Each criterion is a single, independently-verifiable statement:

- **Given** <starting state>, **when** <action>, **then** <observable outcome>.

Example:

- **Given** a CSV export with 0 rows, **when** the user clicks Export, **then** the file downloads with only the header row and the UI shows "Exported 0 rows".

Avoid criteria that combine multiple whens or thens. Split them.

What every plan must cover

  1. Golden path. The most common successful flow, end to end.
  2. Empty and minimum states. Zero items, one item, missing optional inputs.
  3. Boundary inputs. Max length strings, max numeric values, unicode, RTL text where applicable.
  4. Error states. Network failure, permission denied, validation failures, conflict (409), not found (404).
  5. Concurrency and ordering. Two users acting at once, race against background jobs, refresh during mutation.
  6. Performance envelope. The largest realistic input the change must handle without UI hangs or timeouts.
  7. Backward compatibility. Existing data, existing URLs, persisted user preferences continue to work.
  8. Telemetry and audit. Events, logs, or activity entries the change is supposed to emit.

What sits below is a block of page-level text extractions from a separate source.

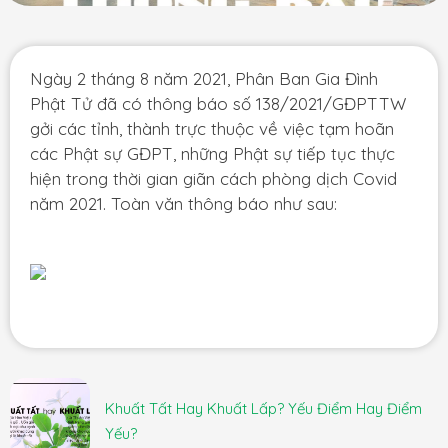
Ngày 2 tháng 8 năm 2021, Phân Ban Gia Đình
Phật Tử đã có thông báo số 138/2021/GĐPTTW
gởi các tỉnh, thành trực thuộc về việc tạm hoãn
các Phật sự GĐPT, những Phật sự tiếp tục thực
hiện trong thời gian giãn cách phòng dịch Covid
năm 2021. Toàn văn thông báo như sau:
Khuất Tất Hay Khuất Lấp? Yếu Điểm Hay Điểm
Yếu?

If a section is genuinely not applicable, write "N/A: " — do not silently omit.

Evidence

Each criterion needs evidence on the verification pass:

  • Screenshot or short clip for UI behavior.
  • Copied console / network output for API behavior.
  • Log snippet or activity row for telemetry.
  • Timing measurement for performance criteria.

"Looks good to me" without evidence is not a pass.

Quarantine and follow-up

  • A failing criterion blocks acceptance unless explicitly waived by the owner with a tracked follow-up issue.
  • "Known issue" without a linked follow-up is not a waiver.
  • If you add a new criterion mid-pass, restart the pass — partial coverage hides regressions.

Handoff back to the author

Return the validation plan with three sections:

  • Pass. Criteria that passed, with one-line evidence summaries.
  • Fail. Criteria that failed, with the exact reproduction.
  • Blocked. Criteria you could not run, with why.

The author owns turning failures into either fixes or accepted deferrals.

Anti-patterns

  • Acceptance phrased as test plan ("write a Cypress test for X"). Acceptance is what is true after the change ships; tests are how you check.
  • Criteria that depend on inspecting implementation details (selectors, query plans). Stay observable.
  • Long checklists with no priority. Mark must-pass criteria distinctly from nice-to-have.
  • Validation reports that say "passed" with no evidence. Reviewers cannot audit those.